Para ficar mais fácil, trace uma reta. Infinita. Para a esquerda desta reta temos a direção de uma igualdade plena, utópica, abstrata, e tão simetricamente dada, que todos os seres nela podem ser absolutamente diferentes sem que nenhuma diferença incorra em desigualdade de qualquer natureza. Em outras palavras um extremo de sociabilidade, uma diversidade plena, mas concomitada e concomitante à igualitariedade absoluta. Então, fica tudo aparentemente simples. Quando mais perto disto, mais à esquerda, quando mais longe, mais à direita. Certo? Errado!
Se as coisas só dependessem deste referencial para entrar na reta, Jesus estaria mais a esquerda que Che Guevara, já Maluf e Hebe estariam próximos de Hitler. Ainda que o último caso me agrade, a idéia não é boa o bastante para explicar-nos o dilema.
A posição na reta só pode ser pensada de acordo com a predisposição de subversão da ordem social (tradição, conservadorismo, estamentos, senso comum, hierarquias, democracia majoritária e formal, enfim) em prol de maior aproximação do ideal de igualitariedade. Nesse sentido quase tudo que conhecemos está à direita. Como o ideal de igualdade é abstrato, difuso, e tende ao infinito, além dessa rebeldia fundamental, uma crítica constante as próprias percepções e especulações são pré-requisitos indispensáveis para a esquerda em qualquer posição.
Em suma, o texto é prescritivo: a defesa desenfreada da diversidade por parte da direita mascara desigualdades que a própria direita fomenta.

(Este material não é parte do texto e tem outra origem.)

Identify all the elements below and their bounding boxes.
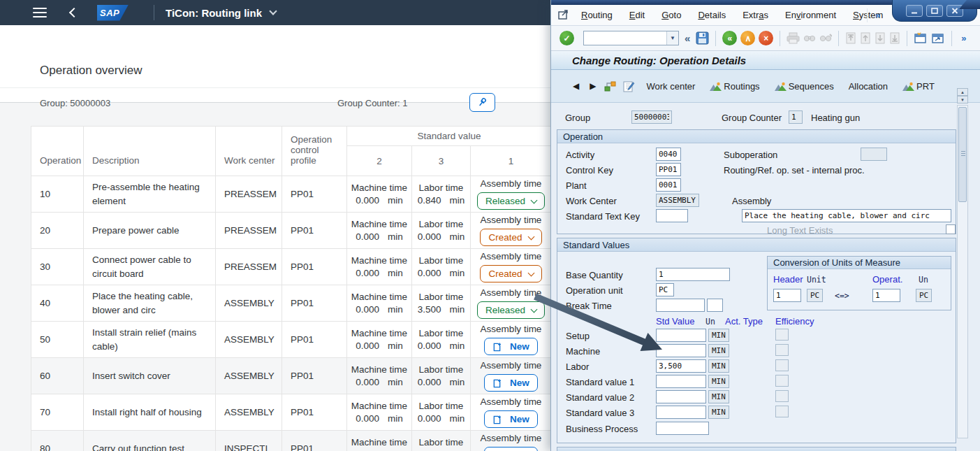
conversion-operat-value-field[interactable] <box>872 289 900 302</box>
enter-icon[interactable]: ✓ <box>560 31 574 45</box>
apptoolbar-button-sequences[interactable]: Sequences <box>770 79 838 94</box>
command-dropdown-icon[interactable]: ▼ <box>666 31 678 45</box>
standard-text-key-field[interactable] <box>656 209 688 222</box>
efficiency-box[interactable] <box>775 344 789 356</box>
efficiency-box[interactable] <box>775 406 789 417</box>
new-session-icon[interactable] <box>914 32 928 44</box>
long-text-checkbox[interactable] <box>946 224 956 234</box>
vertical-scrollbar[interactable] <box>957 105 968 438</box>
group-field[interactable] <box>631 110 672 124</box>
status-new-button[interactable]: New <box>484 374 538 392</box>
col-header-sv2[interactable]: 2 <box>347 146 412 176</box>
app-title[interactable]: TiCon: Routing link <box>166 7 262 19</box>
hamburger-menu-icon[interactable] <box>33 8 47 17</box>
status-new-button[interactable]: New <box>484 447 538 451</box>
col-header-description[interactable]: Description <box>84 127 216 176</box>
close-button[interactable] <box>946 5 963 17</box>
group-counter-field[interactable] <box>789 110 803 124</box>
status-new-button[interactable]: New <box>484 338 538 355</box>
plant-field[interactable] <box>656 178 681 192</box>
table-row[interactable]: 70Install right half of housingASSEMBLYP… <box>31 394 552 431</box>
back-icon[interactable]: « <box>722 31 737 45</box>
col-header-operation[interactable]: Operation <box>31 127 84 176</box>
last-page-icon[interactable] <box>889 32 900 44</box>
maximize-button[interactable] <box>926 5 943 17</box>
pin-header-button[interactable] <box>469 93 495 112</box>
status-new-button[interactable]: New <box>484 410 538 428</box>
table-row[interactable]: 30Connect power cable to circuit boardPR… <box>31 249 552 285</box>
menu-item-details[interactable]: Details <box>689 10 734 20</box>
col-header-sv3[interactable]: 3 <box>412 146 471 176</box>
exit-up-icon[interactable]: ∧ <box>740 31 755 45</box>
next-page-icon[interactable] <box>875 32 886 44</box>
menu-item-routing[interactable]: Routing <box>573 10 621 20</box>
table-row[interactable]: 60Insert switch coverASSEMBLYPP01Machine… <box>31 358 552 394</box>
apptoolbar-button-routings[interactable]: Routings <box>705 79 763 94</box>
find-icon[interactable] <box>803 33 816 44</box>
efficiency-box[interactable] <box>775 390 789 402</box>
apptoolbar-button-work-center[interactable]: Work center <box>642 79 699 94</box>
app-title-caret-icon[interactable] <box>269 7 277 15</box>
break-time-unit-field[interactable] <box>707 299 723 312</box>
std-value-field-standard-value-2[interactable] <box>656 390 706 403</box>
apptoolbar-button-prt[interactable]: PRT <box>898 79 939 94</box>
col-header-control-profile[interactable]: Operation control profile <box>282 127 347 176</box>
next-operation-icon[interactable]: ▶ <box>587 81 598 91</box>
std-value-field-standard-value-3[interactable] <box>656 406 706 419</box>
spin-down-icon[interactable]: ▼ <box>957 96 968 103</box>
operation-description-field[interactable] <box>742 209 951 222</box>
menu-item-edit[interactable]: Edit <box>621 10 653 20</box>
toolbar-overflow-icon[interactable]: » <box>961 33 966 43</box>
command-field[interactable] <box>584 32 666 44</box>
suboperation-field[interactable] <box>861 148 887 161</box>
system-menu-icon[interactable] <box>558 10 570 20</box>
std-value-field-setup[interactable] <box>656 329 706 342</box>
create-shortcut-icon[interactable] <box>931 32 945 44</box>
status-created-button[interactable]: Created <box>480 229 541 246</box>
business-process-field[interactable] <box>656 422 709 435</box>
col-header-work-center[interactable]: Work center <box>216 127 282 176</box>
menu-item-goto[interactable]: Goto <box>653 10 689 20</box>
std-value-field-machine[interactable] <box>656 344 706 357</box>
break-time-field[interactable] <box>656 299 705 312</box>
col-header-sv1[interactable]: 1 <box>471 146 552 176</box>
collapse-toolbar-icon[interactable]: « <box>685 32 690 44</box>
table-row[interactable]: 20Prepare power cablePREASSEMPP01Machine… <box>31 213 552 249</box>
cancel-icon[interactable]: × <box>759 31 773 45</box>
table-row[interactable]: 80Carry out function testINSPECTIPP01Mac… <box>31 431 552 451</box>
std-value-field-labor[interactable] <box>656 359 706 373</box>
menu-item-environment[interactable]: Environment <box>777 10 844 20</box>
first-page-icon[interactable] <box>845 32 856 44</box>
back-chevron-icon[interactable] <box>69 8 79 17</box>
status-released-button[interactable]: Released <box>477 301 545 319</box>
table-row[interactable]: 10Pre-assemble the heating elementPREASS… <box>31 176 552 213</box>
activity-field[interactable] <box>656 148 681 161</box>
work-center-field[interactable] <box>656 194 699 207</box>
save-icon[interactable] <box>696 31 709 45</box>
std-value-field-standard-value-1[interactable] <box>656 375 706 388</box>
table-row[interactable]: 50Install strain relief (mains cable)ASS… <box>31 322 552 358</box>
conversion-header-value-field[interactable] <box>773 289 801 302</box>
base-quantity-field[interactable] <box>656 268 730 281</box>
table-row[interactable]: 40Place the heating cable, blower and ci… <box>31 285 552 322</box>
previous-operation-icon[interactable]: ◀ <box>571 81 581 91</box>
levels-icon[interactable] <box>604 80 617 92</box>
control-key-field[interactable] <box>656 163 681 176</box>
menu-item-system[interactable]: System <box>844 10 891 20</box>
scrollbar-thumb[interactable] <box>958 107 967 202</box>
spin-up-icon[interactable]: ▲ <box>957 88 968 96</box>
menu-item-extras[interactable]: Extras <box>734 10 777 20</box>
status-created-button[interactable]: Created <box>480 265 541 282</box>
efficiency-box[interactable] <box>775 375 789 387</box>
operation-unit-field[interactable] <box>656 283 674 296</box>
apptoolbar-button-allocation[interactable]: Allocation <box>844 79 892 94</box>
status-released-button[interactable]: Released <box>477 192 545 210</box>
minimize-button[interactable] <box>906 5 923 17</box>
menu-overflow-icon[interactable]: » <box>875 10 880 20</box>
find-next-icon[interactable] <box>819 33 832 44</box>
edit-long-text-icon[interactable] <box>623 80 636 92</box>
efficiency-box[interactable] <box>775 359 789 371</box>
efficiency-box[interactable] <box>775 329 789 341</box>
previous-page-icon[interactable] <box>860 32 871 44</box>
print-icon[interactable] <box>787 32 800 44</box>
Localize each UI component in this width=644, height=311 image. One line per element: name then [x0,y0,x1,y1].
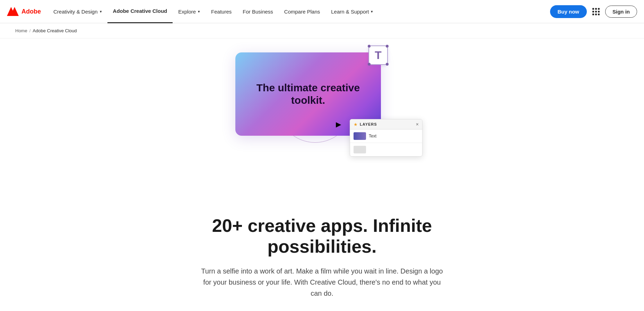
anchor-tl [368,45,371,48]
main-headline: 20+ creative apps. Infinite possibilitie… [173,216,471,257]
cursor-arrow-icon: ▶ [336,120,341,128]
hero-section: ▶ The ultimate creative toolkit. T ★ LAY… [0,39,644,195]
layers-panel: ★ LAYERS × Text [350,119,423,157]
anchor-tr [386,45,389,48]
nav-creativity-design[interactable]: Creativity & Design ▾ [48,0,107,23]
chevron-down-icon: ▾ [100,9,102,14]
hero-inner: ▶ The ultimate creative toolkit. T ★ LAY… [201,45,443,167]
main-content-section: 20+ creative apps. Infinite possibilitie… [166,195,478,311]
layers-star-icon: ★ [354,122,358,127]
anchor-br [386,63,389,66]
main-subtext: Turn a selfie into a work of art. Make a… [201,266,443,299]
nav-links: Creativity & Design ▾ Adobe Creative Clo… [48,0,550,23]
layers-title: LAYERS [360,122,377,126]
chevron-down-icon: ▾ [371,9,373,14]
nav-for-business[interactable]: For Business [237,0,279,23]
card-headline: The ultimate creative toolkit. [235,82,381,107]
breadcrumb-current: Adobe Creative Cloud [33,28,77,33]
layers-thumbnail [354,132,366,140]
layers-row-text: Text [350,129,422,143]
buy-now-button[interactable]: Buy now [550,5,587,18]
layers-row-2 [350,143,422,156]
layers-close-button[interactable]: × [416,121,419,127]
chevron-down-icon: ▾ [198,9,200,14]
layers-thumbnail-2 [354,146,366,153]
breadcrumb-separator: / [29,28,31,33]
nav-explore[interactable]: Explore ▾ [173,0,206,23]
breadcrumb: Home / Adobe Creative Cloud [0,23,644,39]
main-nav: Adobe Creativity & Design ▾ Adobe Creati… [0,0,644,23]
nav-right: Buy now Sign in [550,5,637,18]
breadcrumb-home-link[interactable]: Home [15,28,27,33]
adobe-logo-icon [7,7,19,16]
adobe-wordmark: Adobe [21,8,41,15]
sign-in-button[interactable]: Sign in [605,6,637,18]
nav-features[interactable]: Features [206,0,237,23]
nav-compare-plans[interactable]: Compare Plans [279,0,325,23]
anchor-bl [368,63,371,66]
layers-header: ★ LAYERS × [350,119,422,129]
adobe-logo[interactable]: Adobe [7,7,41,16]
text-tool-icon: T [368,45,388,65]
apps-grid-icon[interactable] [592,8,600,15]
creative-card: The ultimate creative toolkit. T ★ LAYER… [235,52,381,136]
layers-text-label: Text [369,134,376,138]
nav-creative-cloud[interactable]: Adobe Creative Cloud [107,0,173,23]
nav-learn-support[interactable]: Learn & Support ▾ [325,0,378,23]
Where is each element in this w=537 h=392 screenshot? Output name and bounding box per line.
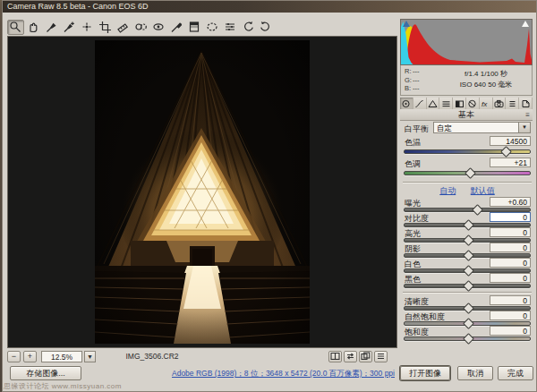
crop-tool-button[interactable] xyxy=(97,20,114,35)
straighten-tool-button[interactable] xyxy=(115,20,132,35)
image-info-box: R:--- G:--- B:--- f/1.4 1/100 秒 ISO 640 … xyxy=(400,65,533,96)
clarity-value[interactable]: 0 xyxy=(490,295,531,305)
b-value: --- xyxy=(413,84,420,92)
default-link[interactable]: 默认值 xyxy=(471,186,495,195)
highlights-value[interactable]: 0 xyxy=(490,227,531,237)
hand-icon xyxy=(27,21,40,33)
panel-header: 基本 ≡ xyxy=(400,109,533,121)
radial-filter-tool-button[interactable] xyxy=(204,20,221,35)
panel-flyout-menu-icon[interactable]: ≡ xyxy=(525,111,530,119)
red-eye-removal-tool-button[interactable] xyxy=(150,20,167,35)
tint-value[interactable]: +21 xyxy=(490,158,531,167)
shadows-value[interactable]: 0 xyxy=(490,243,531,252)
tab-lens-corrections[interactable] xyxy=(466,98,480,109)
split-preview-icon xyxy=(330,352,340,361)
lens-icon xyxy=(467,99,477,108)
shadow-clipping-warning-button[interactable] xyxy=(403,21,411,28)
tab-split-toning[interactable] xyxy=(453,98,466,109)
tone-curve-icon xyxy=(414,99,424,108)
panel-tabs: fx xyxy=(400,98,533,110)
temperature-label: 色温 xyxy=(405,137,421,149)
copy-settings-button[interactable] xyxy=(359,351,372,362)
tab-hsl-grayscale[interactable] xyxy=(439,98,453,109)
histogram xyxy=(400,19,533,65)
hsl-bars-icon xyxy=(441,99,451,108)
basic-aperture-icon xyxy=(401,99,411,108)
tab-snapshots[interactable] xyxy=(519,98,533,109)
fx-icon: fx xyxy=(481,99,490,108)
g-value: --- xyxy=(413,76,420,84)
screen: Camera Raw 8.5 beta - Canon EOS 6D xyxy=(0,0,537,392)
window-title: Camera Raw 8.5 beta - Canon EOS 6D xyxy=(7,2,149,11)
whites-value[interactable]: 0 xyxy=(490,258,531,268)
photo-church-interior xyxy=(95,40,310,344)
contrast-value[interactable]: 0 xyxy=(490,212,531,222)
exif-iso-focal: ISO 640 50 毫米 xyxy=(442,80,530,90)
save-image-button[interactable]: 存储图像... xyxy=(10,366,81,380)
tint-slider-thumb[interactable] xyxy=(465,167,476,179)
zoom-tool-button[interactable] xyxy=(7,20,24,35)
rotate-left-button[interactable] xyxy=(240,20,257,35)
preview-controls xyxy=(328,351,388,362)
rotate-cw-icon xyxy=(260,21,273,33)
image-preview-canvas[interactable] xyxy=(7,36,397,348)
contrast-row: 对比度 0 xyxy=(399,213,535,228)
ruler-icon xyxy=(116,21,130,33)
magnifier-icon xyxy=(9,21,22,33)
saturation-slider[interactable] xyxy=(404,337,531,341)
graduated-filter-icon xyxy=(188,21,201,33)
temperature-slider-thumb[interactable] xyxy=(500,146,512,158)
tab-presets[interactable] xyxy=(506,98,519,109)
vibrance-value[interactable]: 0 xyxy=(490,311,531,320)
blacks-slider[interactable] xyxy=(404,284,531,288)
auto-default-links: 自动 默认值 xyxy=(399,185,535,197)
temperature-slider[interactable] xyxy=(404,149,531,154)
histogram-plot xyxy=(401,20,532,64)
blacks-slider-thumb[interactable] xyxy=(463,280,474,292)
auto-link[interactable]: 自动 xyxy=(439,186,456,195)
divider xyxy=(403,292,532,294)
status-bar: − + 12.5% ▼ IMG_3506.CR2 xyxy=(4,349,398,363)
highlight-clipping-warning-button[interactable] xyxy=(522,21,530,28)
preview-menu-button[interactable] xyxy=(374,351,388,362)
saturation-value[interactable]: 0 xyxy=(490,326,531,336)
graduated-filter-tool-button[interactable] xyxy=(186,20,203,35)
shadows-row: 阴影 0 xyxy=(399,243,535,259)
swap-before-after-button[interactable] xyxy=(344,351,357,362)
clarity-row: 清晰度 0 xyxy=(399,296,535,311)
white-balance-label: 白平衡 xyxy=(405,124,429,135)
adjustment-brush-tool-button[interactable] xyxy=(168,20,185,35)
dialog-content: − + 12.5% ▼ IMG_3506.CR2 存储图像... Adobe R… xyxy=(3,13,536,391)
highlight-clipping-triangle-icon xyxy=(522,21,529,27)
tab-tone-curve[interactable] xyxy=(413,98,427,109)
spot-removal-tool-button[interactable] xyxy=(132,20,149,35)
radial-filter-icon xyxy=(206,21,219,33)
tint-slider[interactable] xyxy=(404,171,531,175)
targeted-adjustment-tool-button[interactable] xyxy=(79,20,96,35)
white-balance-select[interactable]: 自定 ▼ xyxy=(433,122,531,133)
white-balance-value: 自定 xyxy=(437,124,452,132)
tab-camera-calibration[interactable] xyxy=(493,98,507,109)
shadow-clipping-triangle-icon xyxy=(403,21,410,27)
exposure-value[interactable]: +0.60 xyxy=(490,197,531,207)
presets-list-icon xyxy=(507,99,517,108)
saturation-slider-thumb[interactable] xyxy=(463,333,474,345)
title-bar[interactable]: Camera Raw 8.5 beta - Canon EOS 6D xyxy=(3,1,536,13)
color-sampler-tool-button[interactable] xyxy=(61,20,78,35)
hand-tool-button[interactable] xyxy=(25,20,42,35)
rotate-right-button[interactable] xyxy=(258,20,275,35)
crop-icon xyxy=(98,21,112,33)
workflow-options-link[interactable]: Adobe RGB (1998)；8 位；3648 x 5472 (20.0 百… xyxy=(83,369,395,379)
r-value: --- xyxy=(413,67,420,75)
tab-detail[interactable] xyxy=(427,98,440,109)
temperature-value[interactable]: 14500 xyxy=(490,136,531,146)
brush-icon xyxy=(170,21,183,33)
white-balance-tool-button[interactable] xyxy=(43,20,60,35)
tab-effects[interactable]: fx xyxy=(480,98,493,109)
menu-lines-icon xyxy=(376,352,386,361)
tab-basic[interactable] xyxy=(400,98,413,109)
exif-aperture-shutter: f/1.4 1/100 秒 xyxy=(442,69,530,80)
preview-mode-button[interactable] xyxy=(328,351,342,362)
blacks-value[interactable]: 0 xyxy=(490,273,531,283)
preferences-button[interactable] xyxy=(222,20,239,35)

A defesa desenfreada da diversidade por parte da esquerda também é perigosa, porque ela deve ser desejosa de uma igualitariedade de condições, e não de existência, e em tempo, defender a diversidade não é defender uma igualitariedade que permita a coexistência pacífica e justa de um mundo diverso.

Stevens Beringhs

2 Comentários:

disse em 3/7/08 23:41, Anonymous Anônimo

Eu sempre leio aqui também!
Talita

 
disse em 24/8/08 22:58, Anonymous Anônimo

É Stevens mandou bem!!!Hoje fala-se tanto em igualdade de direitos e diversidade que as vezes não paramos para pensar no quão subjetivos são tais conceitos. São as elites, os conservadores os que mais fazem alarde em torno da defesa da igualdade sendo que são os mesmos que mais a sustentam. Não devemos nos esquecer também que os primeiros a levantar a bandeira da igualdade do homem, os burgueses revolucionários do séc XVIII, eram a elite comercial da Europa e lutavam pela "igualdade entre os seus iguais" ou seja, igualdade pra o burguês... que igualdade é essa então da qual tanto falamos e pouco entedemos????
Quer saber de uma coisa??? Igualdade coisa nenhuma!!!!;somos todos únicos e devemos ser tratados ,acima de qualquer igualdade, com respeito!